5-Iodowillardiine
- Names: IUPAC name (2S)-2-Amino-3-(5-iodo-2,4-dioxopyrimidin-1-yl)propanoic acid

Identifiers
- CAS Number: 140187-25-3;
- 3D model (JSmol): Interactive image; Interactive image;
- ChEMBL: ChEMBL121915;
- ChemSpider: 394358;
- DrugBank: DB02818;
- IUPHAR/BPS: 4071;
- PubChem CID: 447196;
- UNII: JA824MLW6G;
- CompTox Dashboard (EPA): DTXSID90332246 ;

Properties
- Chemical formula: C_{7}H_{8}IN_{3}O_{4}
- Molar mass: 325.061 g/mol

= 5-Iodowillardiine =

5-Iodowillardiine is a selective agonist for some kainate receptor subunits with only limited effects at AMPA receptors.

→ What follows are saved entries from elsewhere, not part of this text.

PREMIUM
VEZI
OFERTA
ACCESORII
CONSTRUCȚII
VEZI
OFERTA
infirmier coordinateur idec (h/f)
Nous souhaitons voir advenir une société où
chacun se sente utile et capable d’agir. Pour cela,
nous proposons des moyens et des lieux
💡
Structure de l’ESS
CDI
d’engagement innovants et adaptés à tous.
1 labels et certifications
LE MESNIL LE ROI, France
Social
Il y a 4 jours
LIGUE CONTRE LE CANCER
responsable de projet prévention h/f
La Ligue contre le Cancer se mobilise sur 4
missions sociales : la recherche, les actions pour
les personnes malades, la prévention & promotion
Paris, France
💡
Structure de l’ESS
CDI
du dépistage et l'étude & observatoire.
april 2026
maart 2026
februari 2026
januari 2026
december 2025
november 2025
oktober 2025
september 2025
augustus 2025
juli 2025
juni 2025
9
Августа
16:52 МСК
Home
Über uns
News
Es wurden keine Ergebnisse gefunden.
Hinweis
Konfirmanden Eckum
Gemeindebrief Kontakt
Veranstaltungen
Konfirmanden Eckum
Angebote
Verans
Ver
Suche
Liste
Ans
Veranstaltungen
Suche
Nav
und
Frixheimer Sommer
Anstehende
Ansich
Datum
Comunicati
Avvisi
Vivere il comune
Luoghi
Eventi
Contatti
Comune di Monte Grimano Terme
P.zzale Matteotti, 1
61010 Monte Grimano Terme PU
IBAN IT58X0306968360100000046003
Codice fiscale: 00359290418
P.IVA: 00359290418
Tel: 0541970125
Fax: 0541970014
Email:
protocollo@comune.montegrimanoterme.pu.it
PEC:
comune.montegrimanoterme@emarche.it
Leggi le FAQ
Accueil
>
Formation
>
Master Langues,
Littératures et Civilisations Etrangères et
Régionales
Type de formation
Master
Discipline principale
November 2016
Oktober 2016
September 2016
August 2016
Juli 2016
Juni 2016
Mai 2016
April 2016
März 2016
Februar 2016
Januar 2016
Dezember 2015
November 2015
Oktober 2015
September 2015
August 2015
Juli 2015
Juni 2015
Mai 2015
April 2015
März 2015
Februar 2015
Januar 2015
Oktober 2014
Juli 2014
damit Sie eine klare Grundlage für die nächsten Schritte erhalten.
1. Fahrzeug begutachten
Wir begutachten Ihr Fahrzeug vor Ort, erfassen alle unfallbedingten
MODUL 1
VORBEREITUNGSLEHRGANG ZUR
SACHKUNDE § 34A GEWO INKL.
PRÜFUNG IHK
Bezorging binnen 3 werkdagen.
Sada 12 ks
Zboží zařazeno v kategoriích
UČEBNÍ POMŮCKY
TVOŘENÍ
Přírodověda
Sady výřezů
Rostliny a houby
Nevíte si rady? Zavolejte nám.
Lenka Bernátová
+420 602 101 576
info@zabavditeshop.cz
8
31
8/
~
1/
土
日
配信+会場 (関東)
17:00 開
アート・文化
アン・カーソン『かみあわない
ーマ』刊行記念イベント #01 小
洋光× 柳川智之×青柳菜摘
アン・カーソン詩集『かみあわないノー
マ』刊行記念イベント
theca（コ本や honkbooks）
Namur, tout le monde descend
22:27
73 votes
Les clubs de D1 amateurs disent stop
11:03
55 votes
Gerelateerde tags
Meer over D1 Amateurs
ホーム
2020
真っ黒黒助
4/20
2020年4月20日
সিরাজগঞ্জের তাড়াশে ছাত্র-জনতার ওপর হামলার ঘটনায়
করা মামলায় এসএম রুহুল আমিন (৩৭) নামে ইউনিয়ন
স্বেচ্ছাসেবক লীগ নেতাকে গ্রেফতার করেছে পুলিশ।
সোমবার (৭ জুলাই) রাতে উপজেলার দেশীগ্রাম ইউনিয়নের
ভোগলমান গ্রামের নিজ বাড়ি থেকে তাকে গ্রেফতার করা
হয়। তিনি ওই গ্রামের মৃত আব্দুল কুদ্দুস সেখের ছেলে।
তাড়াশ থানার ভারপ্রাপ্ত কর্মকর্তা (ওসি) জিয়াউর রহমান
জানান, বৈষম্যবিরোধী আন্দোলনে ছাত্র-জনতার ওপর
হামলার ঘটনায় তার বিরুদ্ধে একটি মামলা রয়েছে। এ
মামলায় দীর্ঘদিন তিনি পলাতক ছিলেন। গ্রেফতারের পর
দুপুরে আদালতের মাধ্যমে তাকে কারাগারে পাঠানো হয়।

It activates kainate receptors containing GluK1 (GluR5) or GluK5 (KA2) subunits, but it does not act on GluK2 (GluR6) subunits. It is an excitotoxic neurotoxin in vivo, but has proved highly useful for characterising the subtypes and function of the various kainate receptors in the brain and spinal cord.